Domande frequenti sul bergamotto di Reggio Calabria

Quando si raccoglie il bergamotto? Da novembre a marzo, a mano, quando la buccia vira dal verde al giallo; il grosso della raccolta cade fra novembre e dicembre, con il Fantastico, la varietà più diffusa.

Perché il bergamotto è DOP se la denominazione non protegge il frutto? Perché il disciplinare tutela solo l'olio essenziale spremuto a freddo, riconosciuto DOP nel 2001; il frutto fresco non ha ancora una tutela europea propria.

Cos'è l'IGP di cui si parla nel 2026? È la domanda di registrazione per il frutto fresco e i suoi derivati alimentari, che nel febbraio 2026 ha superato la fase nazionale ed è ora all'esame della Commissione europea; l'iter non si è ancora concluso.
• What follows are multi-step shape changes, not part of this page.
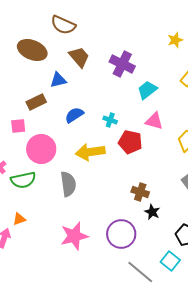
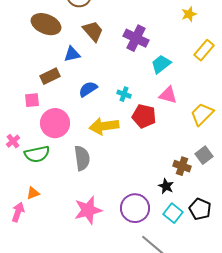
brown cross: (140, 192) -> (182, 166), moved
cyan square: (170, 261) -> (173, 213), moved

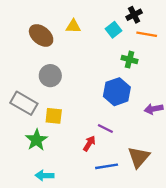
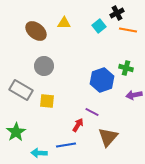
green cross: (129, 60) -> (126, 68), moved
green star: (37, 140) -> (16, 132), moved
brown triangle: (139, 157) -> (108, 137), moved
blue line: (107, 166) -> (66, 145), moved

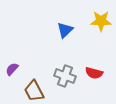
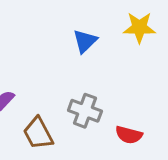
red semicircle: (94, 73) -> (129, 135), moved

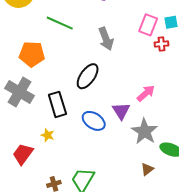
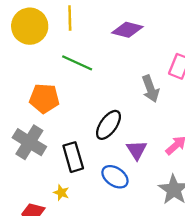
gray arrow: (106, 39) -> (151, 89), moved
purple triangle: (121, 111) -> (137, 150), moved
Dove si può vedere il bergamotto d'inverno? Nei bergamotteti della fascia costiera fra Villa San Giovanni e lo Ionio, al Museo del Bergamotto di Reggio Calabria, oppure seguendo un tratto della Via del Bergamotto, l'itinerario della Camera di Commercio pensato per i mesi della raccolta.

Il bergamotto cresce anche sulla Costa Viola o nella Piana di Gioia Tauro? Solo in parte: il disciplinare include Scilla e Villa San Giovanni, ma non arriva a Bagnara Calabra, a Palmi né alla Piana di Gioia Tauro, che restano fuori dalla zona DOP.